Why have I been pushing away this wonderful feeling? It makes everything so—his body goes rigid—much—his legs give out—easier…
Carter’s face goes blank, blood runs from his nose, and he falls face first onto the ground.
I laugh. “That’s what happened to his last human ally. He died.” I punctuate my words with a kick to the side of Carter’s head.
An image filters through the darkness, shrouding my mind. Jace, laughing as he jabbed a finger into a dead Dane’s temple and mocked him. Very similar to what I just did to Carter.
What I just did…
I lost control of it. I let the shikiza… Again.
Like the flick of a switch, horror floods through me, followed by a sharp, searing pain behind my eyes. My stomach rolls, and I fall to my knees with my shaking hands plastered to my temples. Blood drips from my nose, making warm, red trails over my chin.
It won’t be so easy to contain the shikiza this time. I’m weak from earlier, and my grief from all the deaths tonight—not to mention my rage and hatred against Carter, Jastren, and everyone who stands with them—is feeding it, nourishing it.
A cry of pain bursts past my lips, and tears trickle from my eyes. Kai’s face comes into view as he drops to his knees in front of me. He reaches out…
No! I scramble backward. I don’t want to hurt you.
Kai backs off. He doesn’t try to touch me again. Instead he speaks softly while holding my gaze with his. “The child is depending on you. You need to regain control. You are strong enough to do so. Virym…” His eyes shift to Miri for a split second. “Rym told me he believes in you, so I do too. I cannot instruct you
on what to do, but somewhere within yourself you already know how.”
I nod, swallowing back the pain and confusion threatening to choke me. I do know. Lir helped me once… to breathe through it. Like a panic attack.
I close my eyes. A deep breath. A slow release. Over and over again, inhaling the pale glow of calm and exhaling the shaded mist of grief and rage. Another breath. In and out.
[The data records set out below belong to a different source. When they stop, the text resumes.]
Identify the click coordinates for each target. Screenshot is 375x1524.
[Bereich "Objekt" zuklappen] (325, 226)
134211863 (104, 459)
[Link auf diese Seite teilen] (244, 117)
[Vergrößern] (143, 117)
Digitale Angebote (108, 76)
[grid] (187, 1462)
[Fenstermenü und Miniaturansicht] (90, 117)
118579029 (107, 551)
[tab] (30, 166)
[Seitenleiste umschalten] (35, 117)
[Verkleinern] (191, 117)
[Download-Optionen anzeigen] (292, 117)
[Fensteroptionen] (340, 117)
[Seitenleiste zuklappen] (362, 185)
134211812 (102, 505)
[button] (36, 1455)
Gradually, the panicked, out-of-control feeling fades, and the pain and anger of the shikiza drains away.
THE TREK BACK THROUGH THE woods is near torture. Pain pulses behind my eyes. Not the searing type that comes with the shikiza, but a soft throbbing that comes from anxiety, exhaustion, and the aftermath of adrenaline. I’m covered in someone else’s blood and have at least three more deaths on my head. All for nothing.
Emily is dead.
Ethan is with Jastren.
And I still have no idea what happened to Stu and Harrison. If that soldier’s willingness to kill Emily even after I’d listened to him is any indication… they’re probably dead too.
The numbness has spread enough that, as sick as it makes me, I hardly feel any grief for Emily. What kind of awful person does that make me?
Worse, I just can’t deal with any of this until later. Again.
Jastren has Stella and the other E’rikon children somewhere for who knows what reason. And now he has Ethan too. There’s no question in my mind that we have to get them back. Until that’s accomplished… I have to hold it together, and keep all the pieces of me that want to give up far, far away from any decisions I make.
Kai’s behind us somewhere, making sure our tracks are covered. Miri’s been silent the entire way, not that we’d have much to talk about if she wasn’t, but any conversation would help keep my mind away from the places it keeps trying to go.
I puff my lips out with a loud exhale. “That was pretty impressive back there. I know you all have special training or something, but can all E’rikon move like that if they need to? What’s part of your training and what’s just E’rikon?”
She gives me a side-eyed look. “Most of it is training. Some is the askari enhancement.”